Menurut Ming, film-film yang berangkat ke Swiss termasuk dalam sepuluh besar Festival Film Bulanan 2022-2023 dari Kementerian Pariwisata dan Ekonomi Kreatif yang akan berlangsung pada akhir tahun ini. Sebelum menuju ke sana, film-film yang juara di sepuluh lokasi khusus (lokus) dibawa ke berbagai festival, termasuk ke Swiss.
”Dari Pepadu, yang berangkat eksekutif produser dan produser. Alhamdulillah, respons penonton di sana kemarin sangat bagus,” kata Ming.
Selain menjadi penyemangat, kata Heri, pencapaian film-film Indonesia menunjukkan bahwa roh sinema Indonesia tumbuh dari daerah-daerah begitu kuat.
”Film-film yang bicara di dunia internasional banyak tumbuh dari berbagai daerah. Di mana mereka mengangkat cerita lokal di daerah masing-masing,” kata Heri.
Meski demikian, tantangan bagi pengembangan film di daerah seperti NTB masih besar. Butuh perjalanan panjang untuk sampai ke sebuah industri besar.
Menurut Ming, keberhasilan film NTB ke festival internasional memperlihatkan potensi yang besar NTB. Hanya saja, banyak pekerjaan rumah yang harus diselesaikan.
”Paling berat adalah dari segi ketersediaan tim atau sumber daya manusia (SDM). Belum semua bagian yang secara khusus (belajar) di sana. Misalnya, kami baru punya sutradara, sound, tetapi yang lain, seperti pencahayaan, editor, dan lainnya, otodidak. Jadi, banyak film yang masih melibatkan orang dari Jakarta untuk pos produksi,” kata Ming.
Selain SDM, kata Ming, segi teknis juga jadi tantangan. Misalnya untuk memenuhi standardisasi platform penayangan film. ”Hal ini balik lagi ke persoalan budget atau anggaran,” kata Ming.

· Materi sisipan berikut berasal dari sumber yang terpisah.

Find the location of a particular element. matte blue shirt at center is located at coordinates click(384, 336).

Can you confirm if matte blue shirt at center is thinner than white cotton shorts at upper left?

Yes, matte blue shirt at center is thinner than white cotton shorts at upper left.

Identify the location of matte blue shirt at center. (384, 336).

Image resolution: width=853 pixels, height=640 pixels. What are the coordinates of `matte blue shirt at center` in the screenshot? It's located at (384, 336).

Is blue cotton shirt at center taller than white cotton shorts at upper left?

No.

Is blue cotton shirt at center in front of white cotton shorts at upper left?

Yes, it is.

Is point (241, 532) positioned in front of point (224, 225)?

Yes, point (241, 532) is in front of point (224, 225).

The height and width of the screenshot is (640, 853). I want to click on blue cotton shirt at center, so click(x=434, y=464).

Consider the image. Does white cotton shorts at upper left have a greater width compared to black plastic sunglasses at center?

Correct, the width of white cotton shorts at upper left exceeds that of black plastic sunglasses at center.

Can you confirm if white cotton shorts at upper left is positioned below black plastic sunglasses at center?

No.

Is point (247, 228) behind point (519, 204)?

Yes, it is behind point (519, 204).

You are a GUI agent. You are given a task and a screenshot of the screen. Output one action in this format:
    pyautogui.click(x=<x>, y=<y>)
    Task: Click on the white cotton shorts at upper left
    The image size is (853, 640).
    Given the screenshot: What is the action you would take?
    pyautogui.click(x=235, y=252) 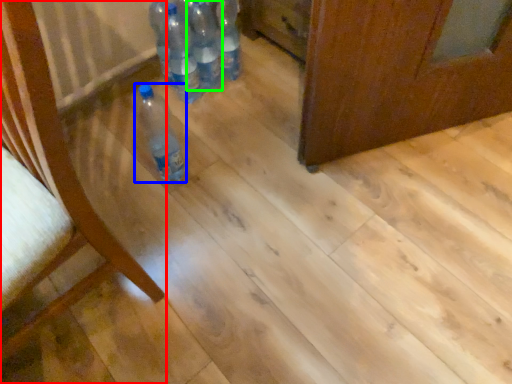 Question: Estimate the real-world distances between objects in this image. Which object is farther from furniture (highlighted by a red box), bottle (highlighted by a blue box) or bottle (highlighted by a green box)?

Choices:
 (A) bottle
 (B) bottle

Answer: (B) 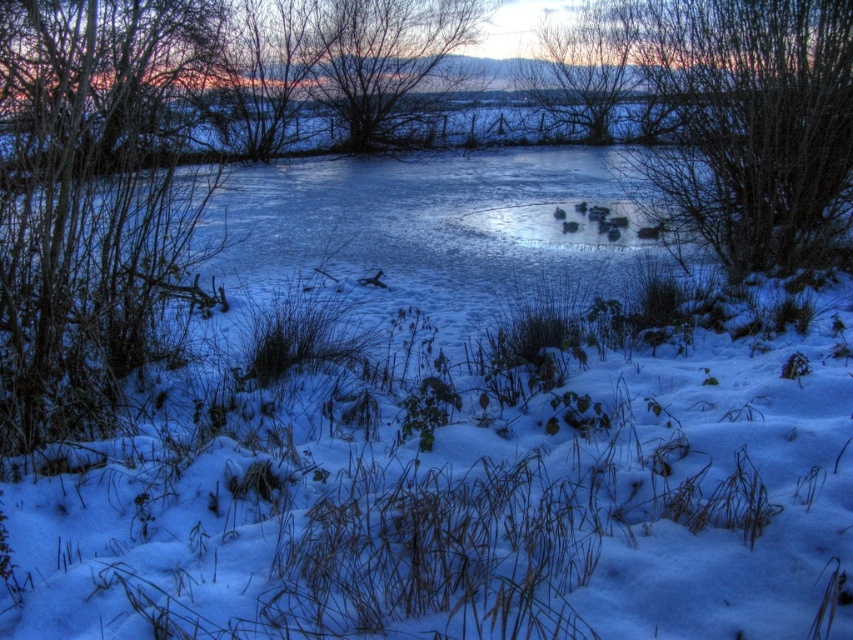 How distant is smooth bark tree at left from bare branches at upper center?

smooth bark tree at left is 16.96 feet from bare branches at upper center.

Does smooth bark tree at left come behind bare branches at upper center?

No, it is in front of bare branches at upper center.

Is point (141, 262) positioned behind point (463, 42)?

No, it is in front of (463, 42).

This screenshot has width=853, height=640. In order to click on smooth bark tree at left in this screenshot , I will do `click(93, 198)`.

Is point (111, 358) positioned after point (670, 51)?

No, (111, 358) is in front of (670, 51).

Is smooth bark tree at left further to camera compared to bare branches at upper right?

No, it is in front of bare branches at upper right.

Is point (38, 1) closer to camera compared to point (827, 177)?

No, (38, 1) is further to viewer.

Locate an element on the screen. Image resolution: width=853 pixels, height=640 pixels. smooth bark tree at left is located at coordinates (93, 198).

Between bare branches at upper right and bare branches at upper center, which one is positioned lower?

bare branches at upper right

Can you confirm if bare branches at upper right is taller than bare branches at upper center?

Yes.

At what (x,y) coordinates should I click in order to perform the action: click on bare branches at upper right. Please return your answer as a coordinate pair (x, y). Looking at the image, I should click on (746, 125). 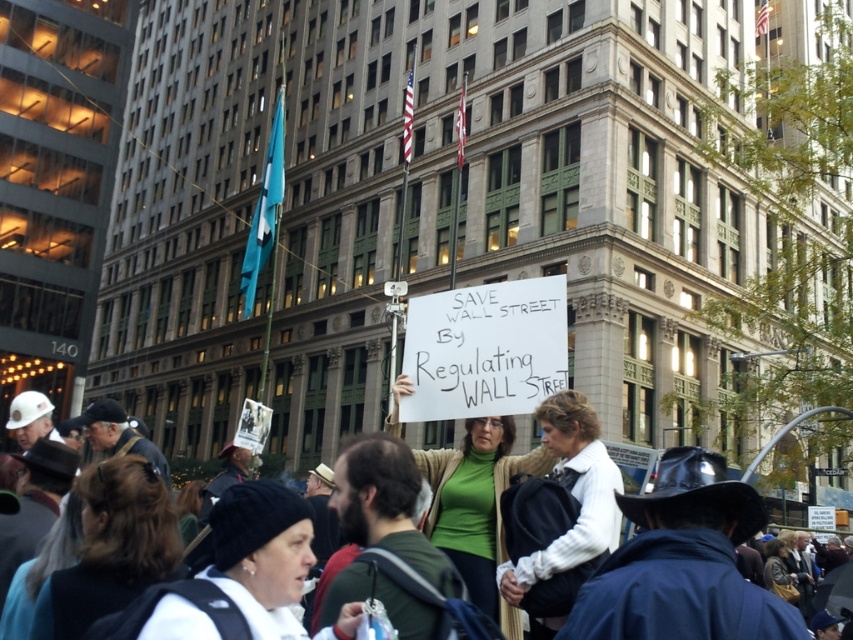 You are a photographer trying to capture a photo of the protest scene. You notice two key elements in the frame, the dark brown hair at lower left and the white matte jacket at center. Which of these two elements would appear wider in your photo?

The dark brown hair at lower left appears wider in the photo because its width is larger than that of the white matte jacket at center.

You are a photographer standing at the edge of the protest scene. You want to take a photo that includes both the white fleece jacket at lower left and the green jersey at center. Which object should you focus on first to ensure both are in the frame?

The white fleece jacket at lower left is smaller than the green jersey at center, so you should focus on the green jersey at center first to ensure both are in the frame.

You are a photographer standing at the edge of the protest scene. You want to take a photo that includes both the white matte jacket at center and the green sweater at center. Given that your camera has a maximum focus range of 70 feet, will you be able to capture both subjects in focus without moving your position?

The distance between the white matte jacket at center and the green sweater at center is 72.47 feet. Since your camera can only focus up to 70 feet, you won t be able to capture both subjects in focus without moving closer or adjusting your position. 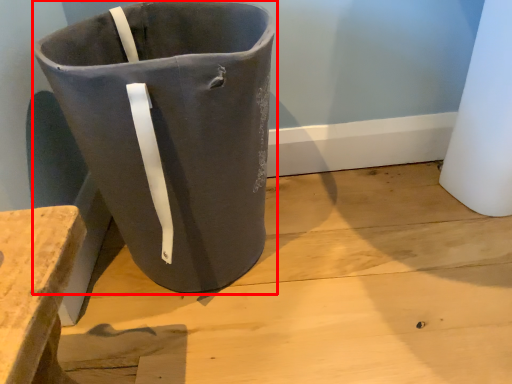 Question: From the image's perspective, considering the relative positions of waste container (annotated by the red box) and concrete in the image provided, where is waste container (annotated by the red box) located with respect to the staircase?

Choices:
 (A) above
 (B) below

Answer: (A) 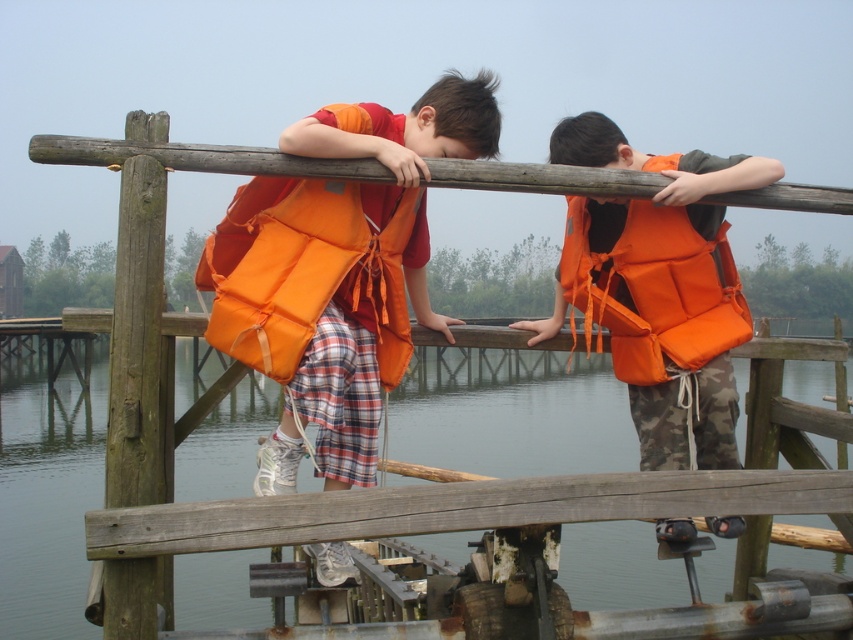 You are a lifeguard on duty and notice two children on a wooden dock. You see an orange matte life jacket at upper center located at point (311, 268). Is the life jacket closer to the child on the left or the child on the right?

The orange matte life jacket at upper center is located at point (311, 268). Since the children are positioned on the left and right sides of the dock, the life jacket is centrally placed between them, so it is equidistant from both children.

You are a drone operator trying to capture aerial footage of the two children on the dock. You need to position your drone so that it flies directly between the two points marked as point (595,476) and point (299,348). From the perspective of someone standing on the dock, which point should the drone fly towards first to ensure it passes between them?

The drone should fly towards point (595,476) first because it is in front of point (299,348), so flying towards it first will allow the drone to pass between the two points.

You are a photographer trying to capture the orange matte life jacket at upper center in the image. Based on its 2D coordinates, where would you position your camera to ensure it is centered in the frame?

To center the orange matte life jacket at upper center in the frame, position your camera so that the crosshairs align with the coordinates 0.420 on the x axis and 0.366 on the y axis. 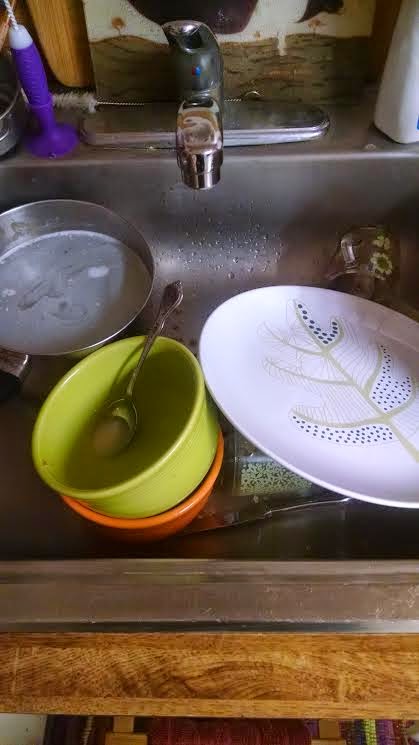 Locate an element on the screen. handle of sink is located at coordinates (182, 28). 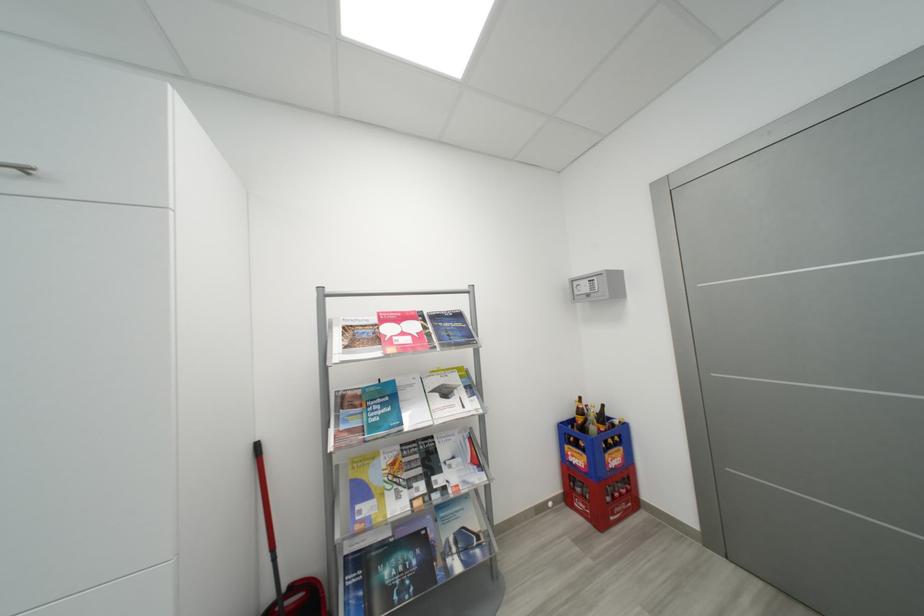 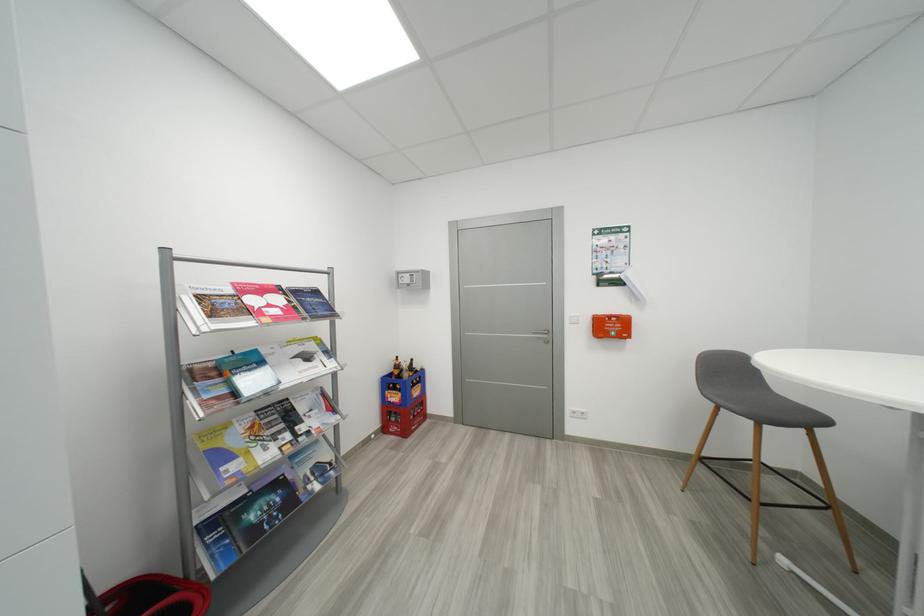 Find the pixel in the second image that matches pixel 453 394 in the first image.

(314, 359) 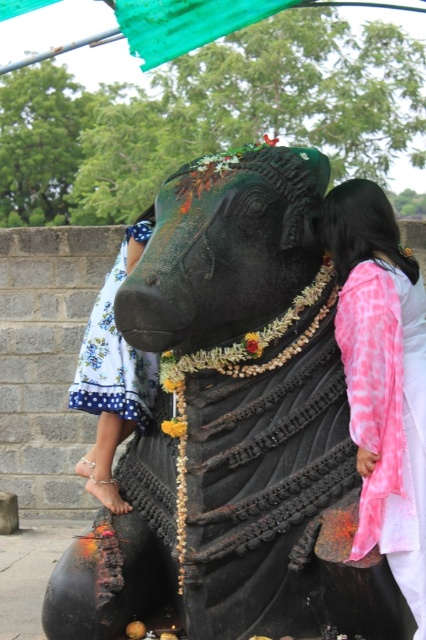 Question: In this image, where is black stone statue at center located relative to blue floral fabric dress at left?

Choices:
 (A) left
 (B) right

Answer: (B)

Question: Based on their relative distances, which object is farther from the black stone statue at center?

Choices:
 (A) pink tie-dye kurta at right
 (B) blue floral fabric dress at left

Answer: (B)

Question: Does black stone statue at center have a lesser width compared to pink tie-dye kurta at right?

Choices:
 (A) no
 (B) yes

Answer: (A)

Question: Among these objects, which one is nearest to the camera?

Choices:
 (A) black stone statue at center
 (B) pink tie-dye kurta at right
 (C) blue floral fabric dress at left

Answer: (A)

Question: Is black stone statue at center further to camera compared to pink tie-dye kurta at right?

Choices:
 (A) yes
 (B) no

Answer: (B)

Question: Among these points, which one is farthest from the camera?

Choices:
 (A) (115, 372)
 (B) (412, 410)
 (C) (247, 605)

Answer: (A)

Di samping itu, kata Ming, ruang-ruang bagi para sineas untuk menampilkan karyanya masih terbatas di NTB. Oleh karena itu, ia berharap dukungan dari semua pemangku kepentingan. ”Tidak hanya anggaran, tetapi juga ruang-ruang bagi para sineas yang selalu tersedia. Kalau bisa diwujudkan, saya rasa (pengembangan film di NTB) bisa maksimal,” kata Ming.